Note that this configuration is good and fits not only Linux but also is a good DNS lookup optimization speed on other UNIX derivatives such as FreeBSD / NetBSD as well as other Proprietary OS UNIX machines running IBM AIX etc.

On Linux it is also possible to place the options given in one single line like so, below is the config I have on my running Lenovo server:


options timeout:2 attempts:1 rotate


When is /etc/hosts record venerated and when is /etc/resolv.conf DNS defined queried for a defined DNS host?


One important thing to know when dealing with /etc/resolv.conf  is what happens if a Name domain is defined in both /etc/hosts and /etc/resolv.conf.
For example you have a domain record in /etc/hosts to a certain domain
but the DNS nameserver in Google has a record to an IP that is the real IP


# dig @

; <<>> DiG 9.11.5-P4-5.1-Debian <<>> @
; (1 server found)
;; global options: +cmd
;; Got answer:
;; ->>HEADER<<- opcode: QUERY, status: NOERROR, id: 54656
;; flags: qr rd ra; QUERY: 1, ANSWER: 1, AUTHORITY: 0, ADDITIONAL: 1

; EDNS: version: 0, flags:; udp: 512
;                  IN      A

;; ANSWER SECTION:           3599    IN      A

;; Query time: 40 msec
;; WHEN: чт фев 27 18:04:23 EET 2020
;; MSG SIZE  rcvd: 57


  • Which of the 2 different IPs will the applications installed on the server such as Apache / Squid / MySQL / tinyproxy for their DNS resolve operations?
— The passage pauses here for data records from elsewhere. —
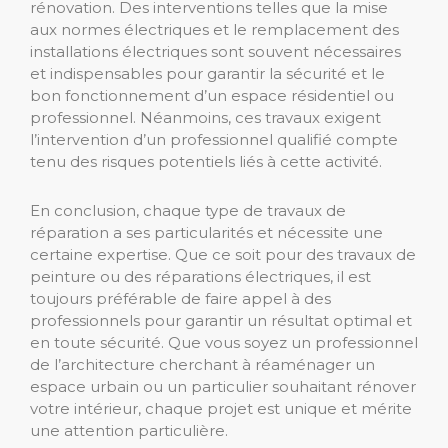
rénovation. Des interventions telles que la mise
aux normes électriques et le remplacement des
installations électriques sont souvent nécessaires
et indispensables pour garantir la sécurité et le
bon fonctionnement d’un espace résidentiel ou
professionnel. Néanmoins, ces travaux exigent
l’intervention d’un professionnel qualifié compte
tenu des risques potentiels liés à cette activité.
En conclusion, chaque type de travaux de
réparation a ses particularités et nécessite une
certaine expertise. Que ce soit pour des travaux de
peinture ou des réparations électriques, il est
toujours préférable de faire appel à des
professionnels pour garantir un résultat optimal et
en toute sécurité. Que vous soyez un professionnel
de l’architecture cherchant à réaménager un
espace urbain ou un particulier souhaitant rénover
votre intérieur, chaque projet est unique et mérite
une attention particulière.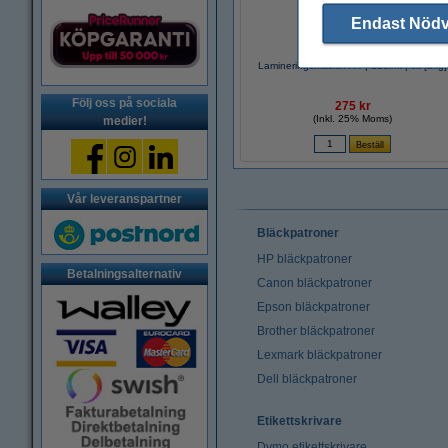
Endast Nöd
Lamineringsmaskin A4 | 123ink | vit [2kg]
Följ oss på sociala
275 kr
(Inkl. 25% Moms)
medier!
Vår leveranspartner
Bläckpatroner
HP bläckpatroner
Betalningsalternativ
Canon bläckpatroner
Epson bläckpatroner
Brother bläckpatroner
Lexmark bläckpatroner
Dell bläckpatroner
Etikettskrivare
Dymo etikettskrivare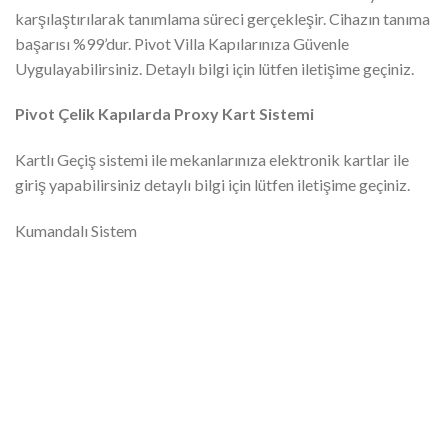
karşılaştırılarak tanımlama süreci gerçekleşir. Cihazın tanıma
başarısı %99’dur. Pivot Villa Kapılarınıza Güvenle
Uygulayabilirsiniz. Detaylı bilgi için lütfen iletişime geçiniz.
Pivot Çelik Kapılarda Proxy Kart Sistemi
Kartlı Geçiş sistemi ile mekanlarınıza elektronik kartlar ile
giriş yapabilirsiniz detaylı bilgi için lütfen iletişime geçiniz.
Kumandalı Sistem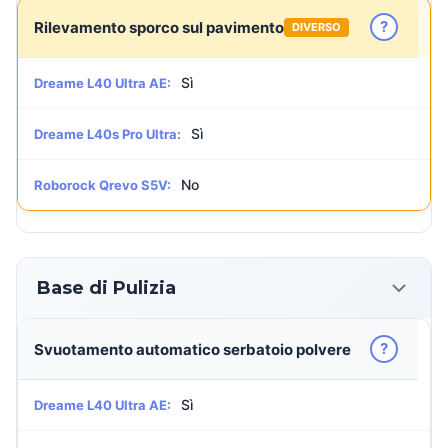
?
Rilevamento sporco sul pavimento
DIVERSO
Sì
Dreame L40 Ultra AE:
Sì
Dreame L40s Pro Ultra:
No
Roborock Qrevo S5V:
Base di Pulizia
?
Svuotamento automatico serbatoio polvere
Sì
Dreame L40 Ultra AE: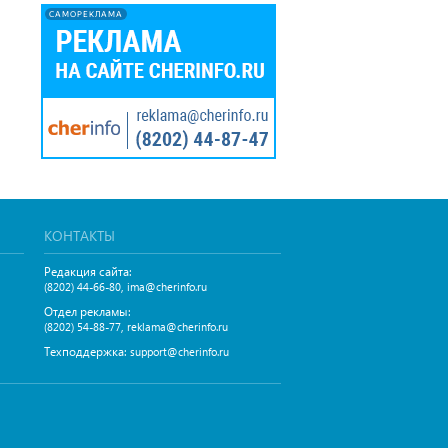
САМОРЕКЛАМА
КОНТАКТЫ
Редакция сайта:
,
(8202) 44-66-80
ima@cherinfo.ru
Отдел рекламы:
,
(8202) 54-88-77
reklama@cherinfo.ru
Техподдержка:
support@cherinfo.ru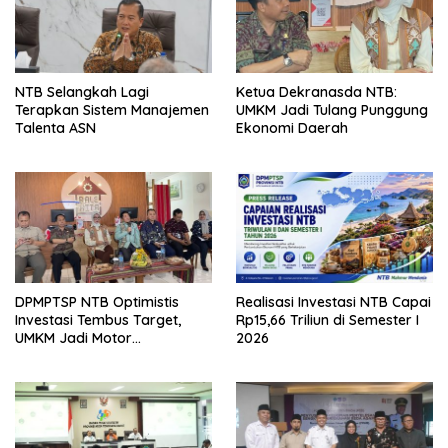
NTB Selangkah Lagi
Ketua Dekranasda NTB:
Terapkan Sistem Manajemen
UMKM Jadi Tulang Punggung
Talenta ASN
Ekonomi Daerah
DPMPTSP NTB Optimistis
Realisasi Investasi NTB Capai
Investasi Tembus Target,
Rp15,66 Triliun di Semester I
UMKM Jadi Motor
2026
Pertumbuhan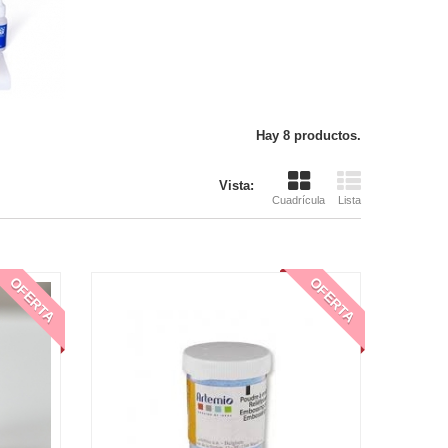
Hay 8 productos.
Vista:
Cuadrícula
Lista
OFERTA
OFERTA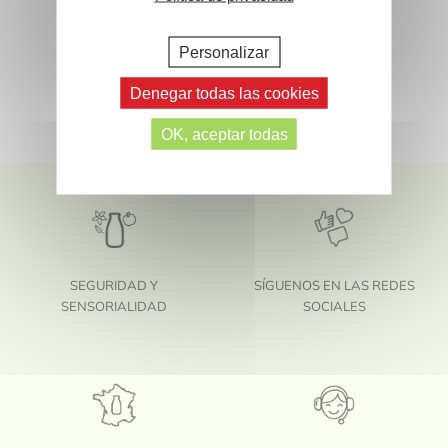
Personalizar
Denegar todas las cookies
OK, aceptar todas
SEGURIDAD Y
SÍGUENOS EN LAS REDES
SENSORIALIDAD
SOCIALES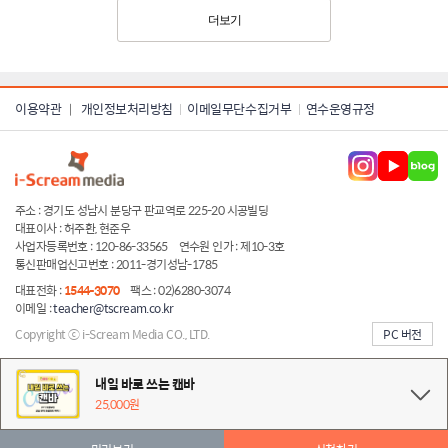
더보기
이용약관
개인정보처리방침
이메일무단수집거부
연수운영규정
|
주소 : 경기도 성남시 분당구 판교역로 225-20 시공빌딩
대표이사 : 허주환, 현준우
사업자등록번호 : 120-86-33565
연수원 인가 : 제10-3호
통신판매업신고번호 : 2011-경기성남-1785
대표전화 :
1544-3070
팩스 : 02)6280-3074
이메일 :
teacher@tscream.co.kr
Copyright ⓒ i-Scream Media CO., LTD.
PC 버전
server ip:222.231.26.42
내일 바로 쓰는 캔바
25,000원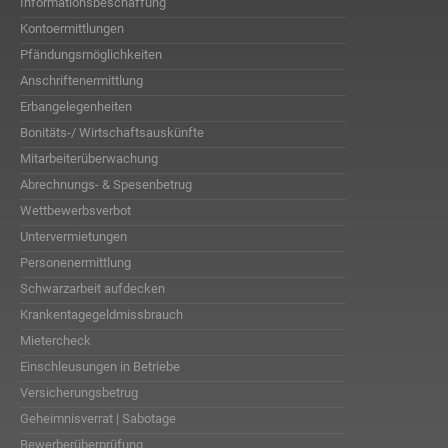
Informationsbeschaffung
Kontoermittlungen
Pfändungsmöglichkeiten
Anschriftenermittlung
Erbangelegenheiten
Bonitäts-/ Wirtschaftsauskünfte
Mitarbeiterüberwachung
Abrechnungs- & Spesenbetrug
Wettbewerbsverbot
Untervermietungen
Personenermittlung
Schwarzarbeit aufdecken
Krankentagegeldmissbrauch
Mietercheck
Einschleusungen in Betriebe
Versicherungsbetrug
Geheimnisverrat | Sabotage
Bewerberüberprüfung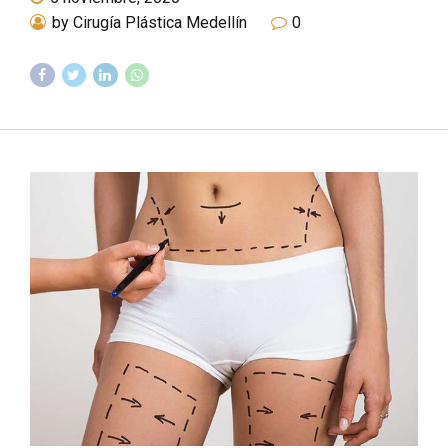
by Cirugía Plástica Medellín
0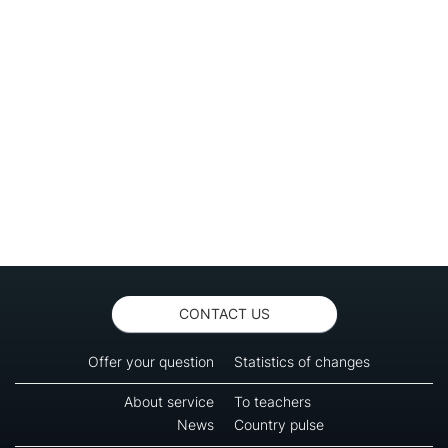
CONTACT US
Offer your question
Statistics of changes
About service
To teachers
News
Country pulse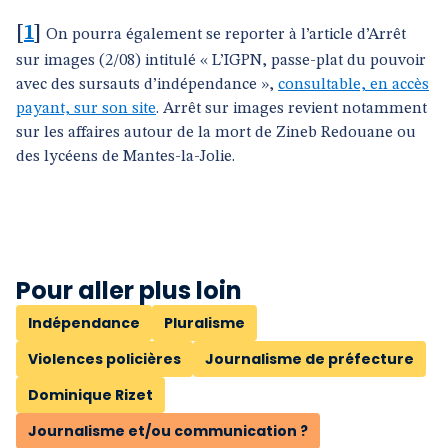
[
1
]
On pourra également se reporter à l’article d’Arrêt
sur images (2/08) intitulé « L’IGPN, passe-plat du pouvoir
avec des sursauts d’indépendance »,
consultable, en accès
payant, sur son site
. Arrêt sur images revient notamment
sur les affaires autour de la mort de Zineb Redouane ou
des lycéens de Mantes-la-Jolie.
Pour aller plus loin
Indépendance
Pluralisme
Violences policières
Journalisme de préfecture
Dominique Rizet
Journalisme et/ou communication ?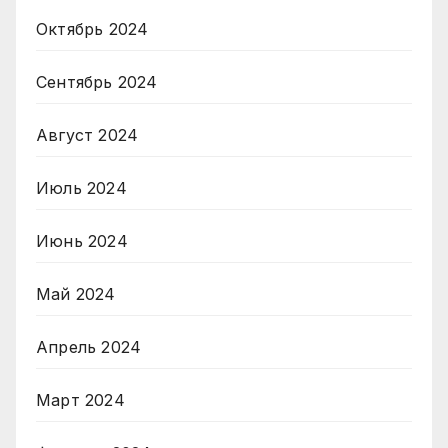
Октябрь 2024
Сентябрь 2024
Август 2024
Июль 2024
Июнь 2024
Май 2024
Апрель 2024
Март 2024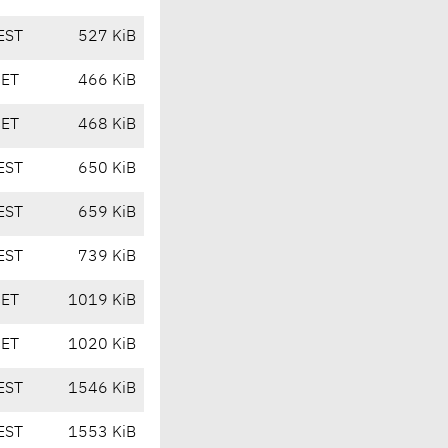
EST
527 KiB
CET
466 KiB
CET
468 KiB
EST
650 KiB
EST
659 KiB
EST
739 KiB
CET
1019 KiB
CET
1020 KiB
EST
1546 KiB
EST
1553 KiB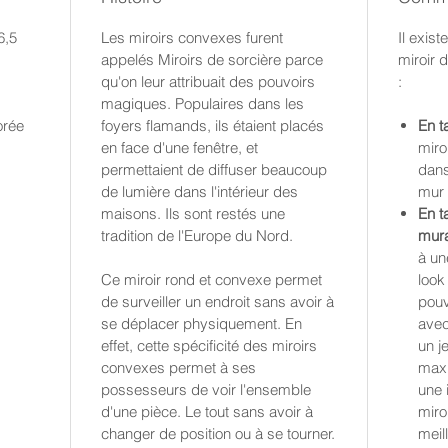
6,5
Les miroirs convexes furent
Il exist
appelés Miroirs de sorcière parce
miroir 
qu'on leur attribuait des pouvoirs
:
magiques. Populaires dans les
orée
foyers flamands, ils étaient placés
En t
en face d'une fenêtre, et
miro
permettaient de diffuser beaucoup
dans
de lumière dans l'intérieur des
mur 
maisons. Ils sont restés une
En t
tradition de l'Europe du Nord.
mura
à un
Ce miroir rond et convexe permet
look
de surveiller un endroit sans avoir à
pouv
se déplacer physiquement. En
avec
effet, cette spécificité des miroirs
un j
convexes permet à ses
maxi
possesseurs de voir l'ensemble
une 
d'une pièce. Le tout sans avoir à
miro
changer de position ou à se tourner.
meil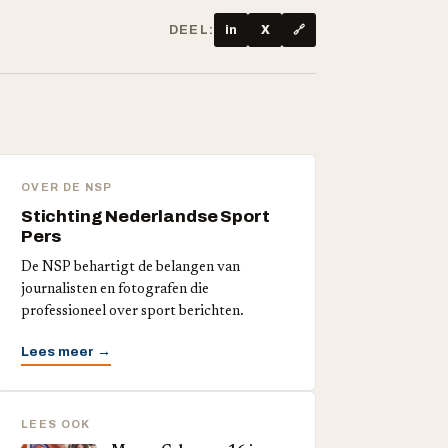
DEEL:
in
X
🔗
OVER DE NSP
Stichting Nederlandse Sport
Pers
De NSP behartigt de belangen van
journalisten en fotografen die
professioneel over sport berichten.
Lees meer →
LEES OOK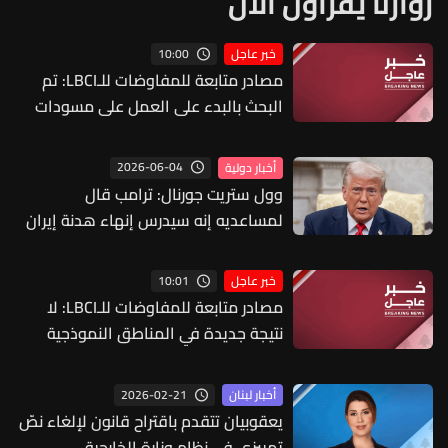
زوارنا يقرأون الآن
10:00
خبر عاجل
مصادر متابعة للمفاوضات للـLBCI: تم
البحث بالبدء على العمل على مسودات
لإتفاق أمني يتعلق بالحدود والترتيبات
عندها والمرجعيات القانونية لهذا
2026-06-04
أخبار دولية
الإتفاق إن كان عبر الأمم المتحدة أو
وول ستريت جورنال: ترامب قال
الولايات المتحدة
لمساعديه إنه سيدرس إنهاء هدنة إيران
إذا قتلت جنودا أميركيين
10:01
خبر عاجل
مصادر متابعة للمفاوضات للـLBCI: لا
نتيجة جديدة في المناطق النموذجية
ولبنان مصر على منطقة جديدة وإسرائيل
تصر على التحقق في اول منطقتين
2026-02-21
أخبار لبنان
يعقوبيان تتقدم باقتراح قانون لإلغاء نصّ
تمييزي في نظام وزارة الخارجية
Now it is time to say few words about /etc/nsswitch.conf (The Nameserver switching configuration file). This file defines the DNS resolve file used order in which the Operationg System does IP to domain translation and backwards.

# grep -i hosts: /etc/nsswitch.conf

hosts:          files dns myhostname

As you can see first the local defined in files like /etc/hosts record is venerated when resolving, then it is the externally configured DNS resolver IPs from /etc/resolv.conf.

nsswitch.conf  is used also for defining where the OS will look up for user / passwd (e.g. login credentials) on login, on systems which are having an LDAP authentication via the sssd (system security services daemon) via definitions like:


passwd:     files sss
shadow:     files sss
group:      files sss

E.g. the user login will be first try to read from local /etc/passwd , /etc/shadow , /etc/groups and if no matched record is found then the LDAP service the sssd is queried.